Frank Avila, a lawyer representing the residents, said that, in contrast to the outbursts, most locals – including his clients – are open to immigration and have sympathy for the new arrivals.

However, he said, residents feel the migrants would be better served in wealthier parts of the city and that their voices aren’t being heard by officials.

“You need participation and consultation with the people in the communities where immigrants are placed,” Mr Avila said.

“Especially African-American people who feel like they’re being displaced and don’t have services.”

A school in another south side neighbourhood was converted to a migrant shelter earlier this year over the objection of some residents.

Migrants are currently being housed throughout the city in police stations, churches, hotels and field houses in parks.
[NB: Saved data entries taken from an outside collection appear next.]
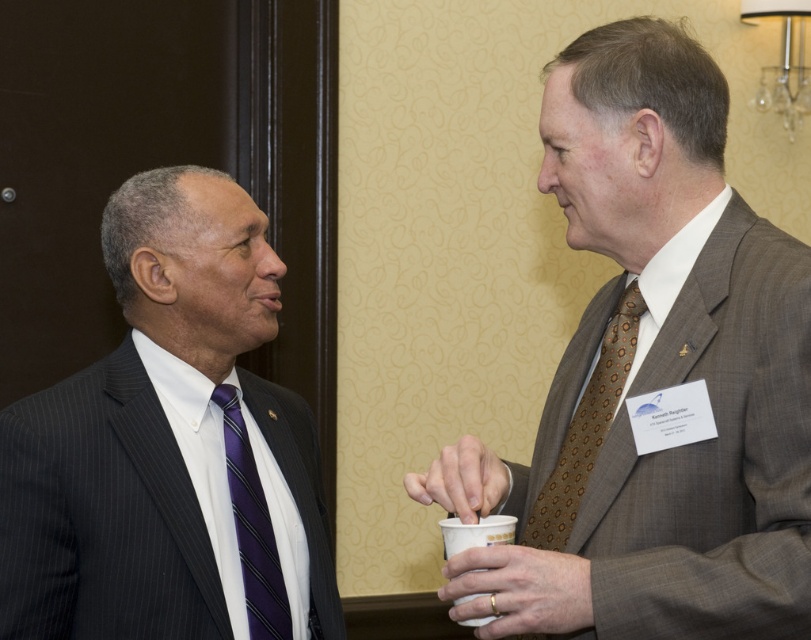 Question: From the image, what is the correct spatial relationship of matte black suit at left in relation to brown patterned tie at right?

Choices:
 (A) below
 (B) above

Answer: (A)

Question: Which object is farther from the camera taking this photo?

Choices:
 (A) purple striped tie at left
 (B) matte plastic cup at center
 (C) brown textured tie at right

Answer: (A)

Question: In this image, where is brown textured tie at right located relative to matte plastic cup at center?

Choices:
 (A) left
 (B) right

Answer: (B)

Question: Which object appears farthest from the camera in this image?

Choices:
 (A) white paper cup at lower center
 (B) matte black suit at left
 (C) matte plastic cup at center

Answer: (B)

Question: Is brown patterned tie at right above white paper cup at lower center?

Choices:
 (A) yes
 (B) no

Answer: (A)

Question: Which of the following is the closest to the observer?

Choices:
 (A) purple striped tie at left
 (B) white paper cup at lower center
 (C) brown patterned tie at right

Answer: (B)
And a debate is brewing over more than 1,000 unused beds, dating from the pandemic, stored by the state’s emergency management agency. caption,

Watch: New York struggles to keep up with migrant influx

The city has not requested use of the beds, which has led to criticism from a city council member and others who argue it shows a failure to coordinate a response.

Migrants sleeping outside

“The shelters are full in the city of Chicago,” said Antonio Gutierrez, co-founder and strategic co-ordinator of Organized Communities Against Deportation, a non-profit pressure group that is also marshalling support for the new arrivals.

Mr Gutierrez noted that around 400 to 600 people are sleeping in police stations – a number that fluctuates day-by-day.

The lack of space is so acute, Mr Gutierrez said, that when 75 migrants arrived at a police station on Thursday night, half had to sleep outside.

But he also said he understands why the South Shore residents oppose turning the old school into a shelter.

“Solving this issue is going to require much more than just converting a school,” he said. “We’re eventually going to have to find permanent housing for these individuals.”

He predicted the crisis could stretch at least into the summer.

New mayor places blame on Texas

In a few days, the issue will soon no longer be Ms Lightfoot’s concern.

Brandon Johnson, a progressive former union organiser who triumphed in the recent Chicago mayoral election, takes over on Monday.

Incoming Chicago mayor Brandon Johnson
Image caption,Incoming Chicago mayor Brandon Johnson

Mr Johnson’s campaign did not respond to requests for comment on Friday, but the incoming mayor recently put the blame for the situation squarely on Gov Abbott.

“The political decision of governors along the border to try to stick it to us, and use people as political football is unconscionable,” Mr Johnson told a public meeting. “I actually find it to be quite wicked and demented.”

Mr Johnson has committed to keeping Chicago a “sanctuary city” – one where local laws protect immigrants from deportation – but has called for a comprehensive plan for new arrivals.

His campaign website accused previous city administrations of bulldozing their way through migrant resettlement decisions “without care or forethought”.